Payments

As more retailers go cashless, consumers find themselves left behind

  • Not all are comfortable with the trend towards cashlessness.
  • Some people are taking their shopping to cash-friendly establishments.
As more retailers go cashless, consumers find themselves left behind

The rising trend of retailers refusing to accept cash is having negative consequences on consumers. A growing number of retailers like Sweetgreen and Drybar don’t accept cash at their retail locations. Some consumers are taking their business elsewhere to more cash-friendly firms.

Why this is important:  Consumers, who either have forgotten their cards or don’t generally use them, are feeling shut out, a byproduct of the march to digital payments and credit cards.

Going fully cashless also penalizes certain groups. A full move to a cashless society “could handicap those who are poor or in debt, disabled people, rural families and anyone who may be at risk of having their finances controlled by an abuser,” according to a report published in the U.K. last month.

According to the WSJ, cash still represents 30 percent of all transactions and 55 percent of those under $10.

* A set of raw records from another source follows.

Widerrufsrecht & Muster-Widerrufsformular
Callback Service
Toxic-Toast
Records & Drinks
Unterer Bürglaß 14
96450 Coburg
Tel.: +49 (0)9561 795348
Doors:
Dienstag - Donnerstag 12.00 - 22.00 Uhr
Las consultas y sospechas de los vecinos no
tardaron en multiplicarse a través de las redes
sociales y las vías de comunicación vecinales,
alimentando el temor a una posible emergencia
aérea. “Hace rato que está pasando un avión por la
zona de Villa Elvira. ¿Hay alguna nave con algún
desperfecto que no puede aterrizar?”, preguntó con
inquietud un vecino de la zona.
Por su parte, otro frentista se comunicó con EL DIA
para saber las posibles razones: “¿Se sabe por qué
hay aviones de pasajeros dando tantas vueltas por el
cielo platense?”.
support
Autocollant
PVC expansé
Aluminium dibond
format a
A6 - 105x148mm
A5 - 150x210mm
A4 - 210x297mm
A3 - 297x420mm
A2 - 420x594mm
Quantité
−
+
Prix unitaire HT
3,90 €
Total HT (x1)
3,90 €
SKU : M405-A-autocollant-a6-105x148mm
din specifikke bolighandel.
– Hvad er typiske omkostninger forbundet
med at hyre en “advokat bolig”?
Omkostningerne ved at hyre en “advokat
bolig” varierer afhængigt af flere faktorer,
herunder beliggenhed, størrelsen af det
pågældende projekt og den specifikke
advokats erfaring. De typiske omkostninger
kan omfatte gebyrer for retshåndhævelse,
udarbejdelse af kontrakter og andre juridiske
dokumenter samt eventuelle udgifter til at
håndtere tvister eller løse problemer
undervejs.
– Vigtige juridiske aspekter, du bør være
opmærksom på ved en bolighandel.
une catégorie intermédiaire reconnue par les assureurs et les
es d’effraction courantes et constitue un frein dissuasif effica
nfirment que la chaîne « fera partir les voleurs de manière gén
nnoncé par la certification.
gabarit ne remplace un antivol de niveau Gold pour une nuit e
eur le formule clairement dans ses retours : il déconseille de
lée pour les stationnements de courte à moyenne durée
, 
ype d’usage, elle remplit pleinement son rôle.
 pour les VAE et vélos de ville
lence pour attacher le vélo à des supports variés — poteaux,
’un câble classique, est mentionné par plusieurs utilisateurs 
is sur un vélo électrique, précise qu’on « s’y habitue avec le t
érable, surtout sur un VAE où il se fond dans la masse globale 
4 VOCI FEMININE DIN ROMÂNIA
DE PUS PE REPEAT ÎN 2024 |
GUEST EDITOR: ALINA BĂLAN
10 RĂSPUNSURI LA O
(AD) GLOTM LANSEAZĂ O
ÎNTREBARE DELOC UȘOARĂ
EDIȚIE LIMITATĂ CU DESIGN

Negative backlash against cashless payments: In the U.S., lawmakers in New York are trying to make cash-free cafes illegal. Sweden, which was well on its way to cashlessness, is finding its own march interrupted by people uncomfortable with the change. Germans stubbornly hold onto their cash.

While some countries chafe against changing payment options, China is well on its way to becoming a cashless society. Even panhandlers accept WeChat Pay.

Offering the ability to pay in cash could eventually turn out to be a differentiator for a retailer.